So are you suggesting just a pre-emergent without fertilizer in early spring? Because my biggest issue is timing the crabgrass control.
 
Best time to put down the crabgrass preventer is when the forsythia start to bloom. Something about the soil temps of both being at just the right time.
Yes, put down PM alone (no fert) around the time forsythia blooms. Dimension or Barricade will give you a few months, depending on rate applied. You can do split applications, for example I'll do dithiopyr (Dimmension) early April then again in summer. if you are battling poa annua you want a fall PM too but you can't seed with these. You can seed with mesotrione (another PM) but it only gives you about 30 days of coverage. So to fight crab grass I'd use Dimmension or Baricade when the forsythia bloom. There are a couple other PMs too but I like these I mentioned.
 
To piggy back on this, when's the best time to put down new seed? Specifically, the area of my backyard that I reclaimed from the woods took a beating, so I want to reseed it while maintaining the grass that is there.
 
Yes, put down PM alone (no fert) around the time forsythia blooms. Dimension or Barricade will give you a few months, depending on rate applied. You can do split applications, for example I'll do dithiopyr (Dimmension) early April then again in summer. if you are battling poa annua you want a fall PM too but you can't seed with these. You can seed with mesotrione (another PM) but it only gives you about 30 days of coverage. So to fight crab grass I'd use Dimmension or Baricade when the forsythia bloom.

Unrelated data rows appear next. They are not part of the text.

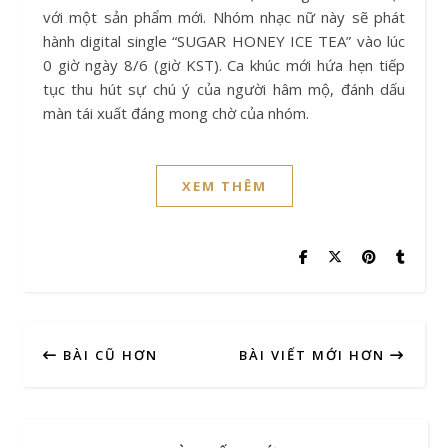
với một sản phẩm mới. Nhóm nhạc nữ này sẽ phát
hành digital single “SUGAR HONEY ICE TEA” vào lúc
0 giờ ngày 8/6 (giờ KST). Ca khúc mới hứa hẹn tiếp
tục thu hút sự chú ý của người hâm mộ, đánh dấu
màn tái xuất đáng mong chờ của nhóm.
XEM THÊM
BÀI CŨ HƠN
BÀI VIẾT MỚI HƠN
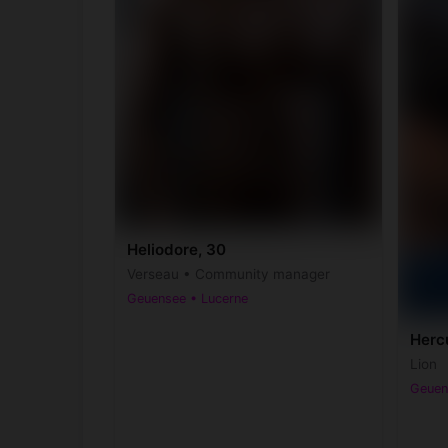
Heliodore, 30
Verseau • Community manager
Geuensee • Lucerne
Hercu
Lion
Geuen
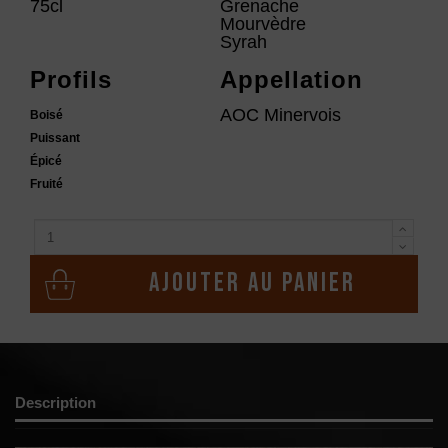
75cl
Grenache
Mourvèdre
Syrah
Profils
Appellation
AOC Minervois
Boisé
Puissant
Épicé
Fruité
Ajouter au panier
Description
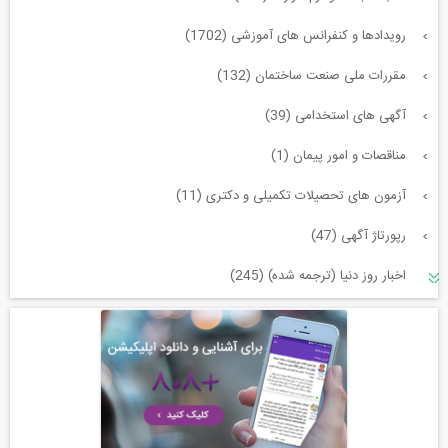
رویدادها و کنفرانس های آموزشی (1702)
مقررات ملی صنعت ساختمان (132)
آگهی های استخدامی (39)
مناقصات و امور پیمان (1)
آزمون های تحصیلات تکمیلی و دکتری (11)
رپورتاژ آگهی (47)
اخبار روز دنیا (ترجمه شده) (245)
سازه و زلزله و خاک (225)
مدیریت پروژه (55)
معماری (544)
آب، راه، محیط زیست (91)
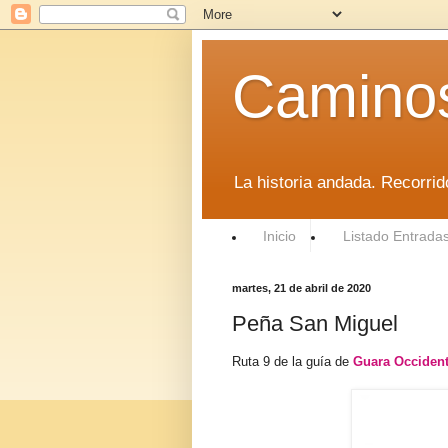
Caminos
La historia andada. Recorri
Inicio
Listado Entrada
martes, 21 de abril de 2020
Peña San Miguel
Ruta 9
de la guía de
Guara Occident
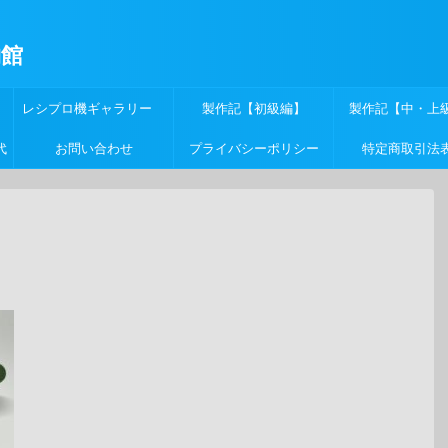
物館
レシプロ機ギャラリー
製作記【初級編】
製作記【中・上
代
お問い合わせ
プライバシーポリシー
特定商取引法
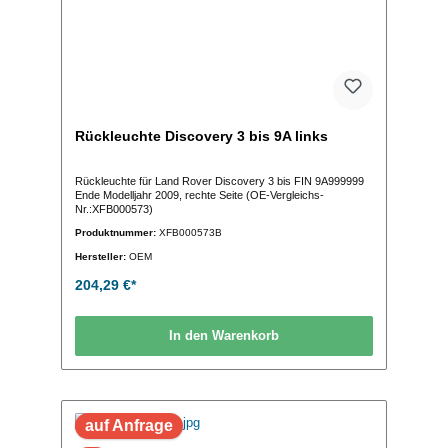
Rückleuchte Discovery 3 bis 9A links
Rückleuchte für Land Rover Discovery 3 bis FIN 9A999999
Ende Modelljahr 2009, rechte Seite (OE-Vergleichs-
Nr.:XFB000573)
Produktnummer:
XFB000573B
Hersteller:
OEM
204,29 €*
In den Warenkorb
auf Anfrage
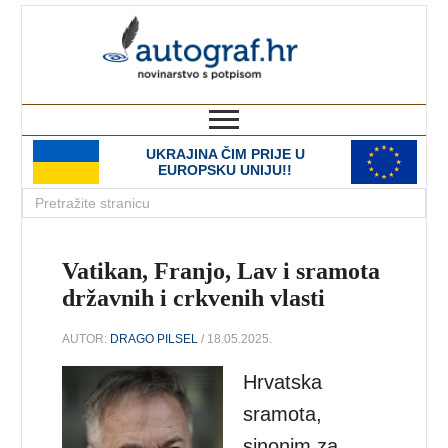
autograf.hr
novinarstvo s potpisom
UKRAJINA ČIM PRIJE U
EUROPSKU UNIJU!!
Vatikan, Franjo, Lav i sramota
državnih i crkvenih vlasti
AUTOR:
DRAGO PILSEL
/ 18.05.2025.
Hrvatska
sramota,
sinonim za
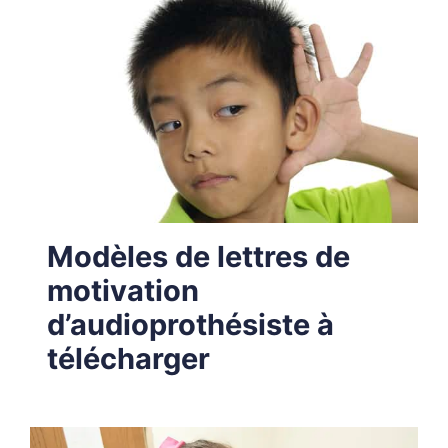
Modèles de lettres de
motivation
d’audioprothésiste à
télécharger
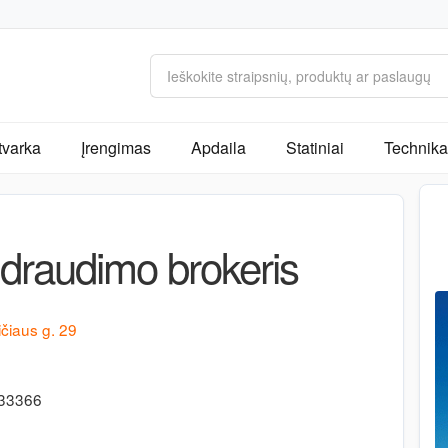
tvarka
Įrengimas
Apdaila
Statiniai
Technika 
audimo brokeris
čiaus g. 29
333366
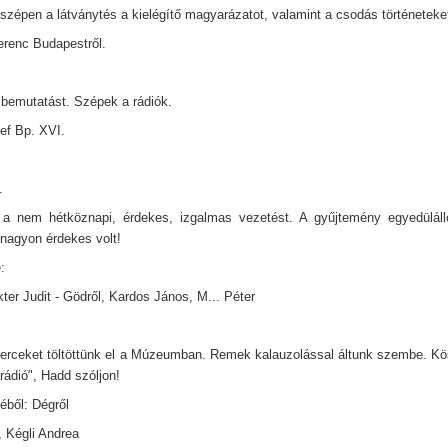
szépen a látványtés a kielégítő magyarázatot, valamint a csodás történeteke
Ferenc Budapestről.
bemutatást. Szépek a rádiók.
ef Bp. XVI.
.
a nem hétköznapi, érdekes, izgalmas vezetést. A gyűjtemény egyedülálló
 nagyon érdekes volt!
:
ter Judit - Gödről, Kardos János, M... Péter
erceket töltöttünk el a Múzeumban. Remek kalauzolással áltunk szembe. Kö
rádió", Hadd szóljon!
éből: Dégről
, Kégli Andrea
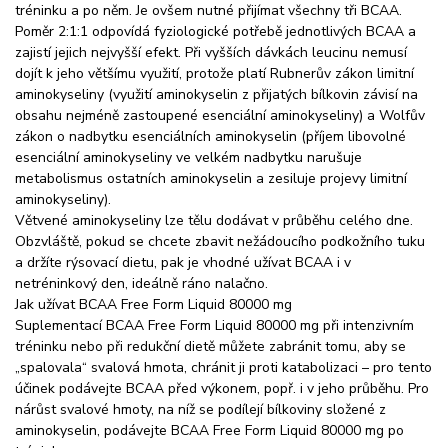
tréninku a po něm. Je ovšem nutné přijímat všechny tři BCAA.
Poměr 2:1:1 odpovídá fyziologické potřebě jednotlivých BCAA a
zajistí jejich nejvyšší efekt. Při vyšších dávkách leucinu nemusí
dojít k jeho většímu využití, protože platí Rubnerův zákon limitní
aminokyseliny (využití aminokyselin z přijatých bílkovin závisí na
obsahu nejméně zastoupené esenciální aminokyseliny) a Wolfův
zákon o nadbytku esenciálních aminokyselin (příjem libovolné
esenciální aminokyseliny ve velkém nadbytku narušuje
metabolismus ostatních aminokyselin a zesiluje projevy limitní
aminokyseliny).
Větvené aminokyseliny lze tělu dodávat v průběhu celého dne.
Obzvláště, pokud se chcete zbavit nežádoucího podkožního tuku
a držíte rýsovací dietu, pak je vhodné užívat BCAA i v
netréninkový den, ideálně ráno nalačno.
Jak užívat BCAA Free Form Liquid 80000 mg
Suplementací BCAA Free Form Liquid 80000 mg při intenzivním
tréninku nebo při redukční dietě můžete zabránit tomu, aby se
„spalovala“ svalová hmota, chránit ji proti katabolizaci – pro tento
účinek podávejte BCAA před výkonem, popř. i v jeho průběhu. Pro
nárůst svalové hmoty, na níž se podílejí bílkoviny složené z
aminokyselin, podávejte BCAA Free Form Liquid 80000 mg po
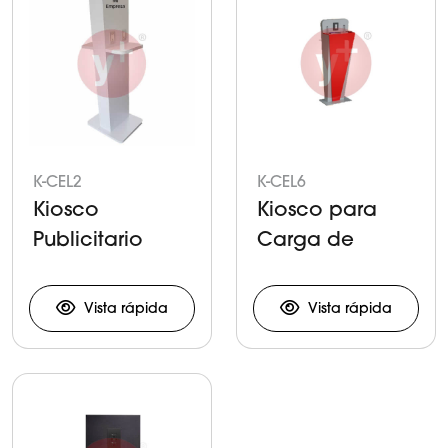
K-CEL2
K-CEL6
Kiosco
Kiosco para
Publicitario
Carga de
para Carga de
Celulares
Celulares y
Vista rápida
Vista rápida
Tabletas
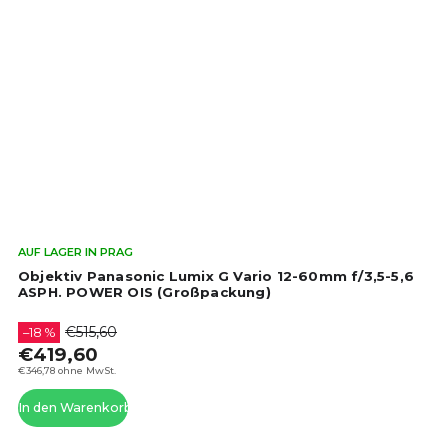
Die
AUF LAGER IN PRAG
dur
Objektiv Panasonic Lumix G Vario 12-60mm f/3,5-5,6
Pro
ASPH. POWER OIS (Großpackung)
ist
4,4
€515,60
–18 %
von
€419,60
5
€346,78 ohne MwSt.
Ste
In den Warenkorb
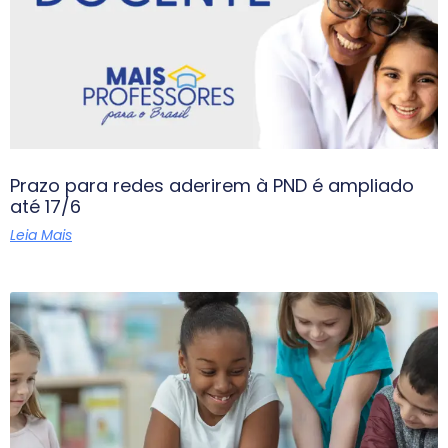
Prazo para redes aderirem à PND é ampliado
até 17/6
Leia Mais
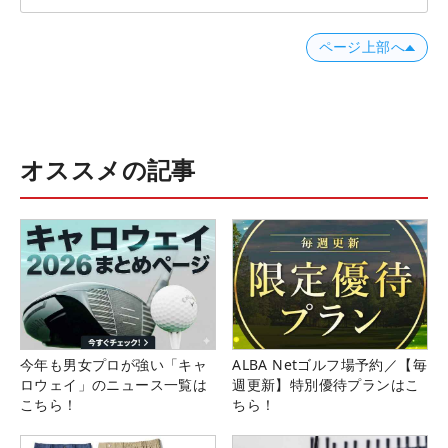
ページ上部へ
オススメの記事
今年も男女プロが強い「キャ
ALBA Netゴルフ場予約／【毎
ロウェイ」のニュース一覧は
週更新】特別優待プランはこ
こちら！
ちら！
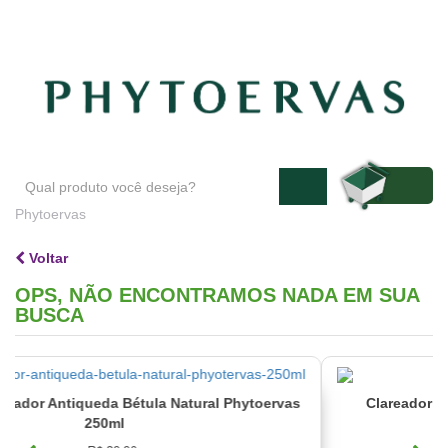
Blog
Atendimento
Minha conta
Phytoervas
Voltar
OPS, NÃO ENCONTRAMOS NADA EM SUA
BUSCA
 Bétula Natural Phytoervas
Clareador e Hidratante Corp
ml
120ml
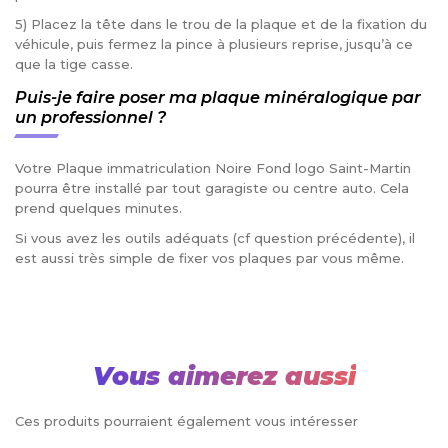
5) Placez la tête dans le trou de la plaque et de la fixation du
véhicule, puis fermez la pince à plusieurs reprise, jusqu’à ce
que la tige casse.
Puis-je faire poser ma plaque minéralogique par
un professionnel ?
Votre Plaque immatriculation Noire Fond logo Saint-Martin
pourra être installé par tout garagiste ou centre auto. Cela
prend quelques minutes.
Si vous avez les outils adéquats (cf question précédente), il
est aussi très simple de fixer vos plaques par vous même.
Vous aimerez aussi
Ces produits pourraient également vous intéresser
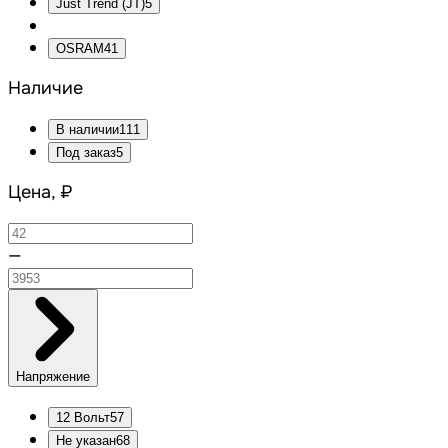
Just Trend (JT)
5
OSRAM
41
Наличие
В наличии
111
Под заказ
5
Цена, ₽
—
Напряжение
12 Вольт
57
Не указан
68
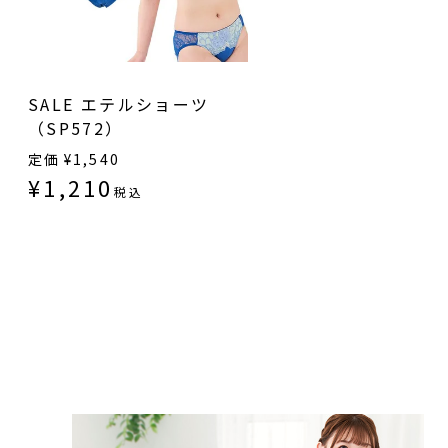
SALE エテルショーツ
（SP572）
定価
¥
1,540
¥
1,210
税込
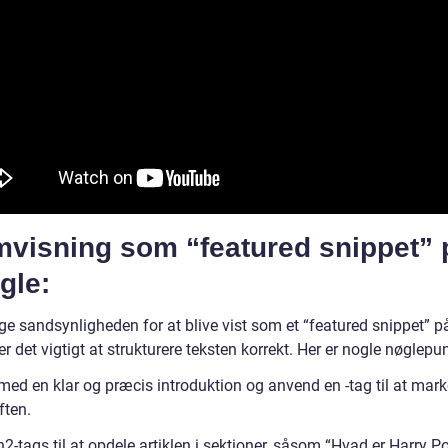
mvisning som “featured snippet” 
gle:
ge sandsynligheden for at blive vist som et “featured snippet” p
r det vigtigt at strukturere teksten korrekt. Her er nogle nøglepun
med en klar og præcis introduktion og anvend en -tag til at mark
ften.
2-tags til at opdele artiklen i sektioner, såsom “Hvad er Harry Po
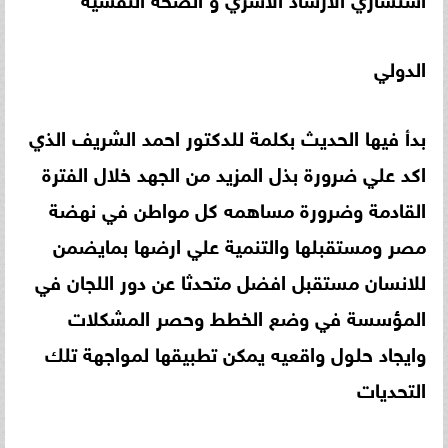
الدولي
بدأ فيها الحديث بكلمة للدكتور احمد الشريف الذي
اكد علي ضرورة بذل المزيد من الجهد خلال الفترة
القادمة وضرورة مساهمه كل مواطن في نهضة
مصر ومستقبلها والتنمية علي ارضها بمايضمن
للانسان مستقبل افضل متحدثا عن دور اللجان في
المؤسسة في وضع الخطط وحصر المشكلات
وايجاد حلول واقعيه يمكن تطبيقها لمواجهة تلك
التحديات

There are a couple other PMs too but I like these I mentioned.
Phs73 - So it is ok to do 2 apps of crabgrass preventer? I put it down in spring and then at end of July it grows like crazy.
 
Best time to put down the crabgrass preventer is when the forsythia start to bloom. Something about the soil temps of both being at just the right time.
God I love this board sometimes. I was actually going to ask this question, and now I don't have to. Thanks!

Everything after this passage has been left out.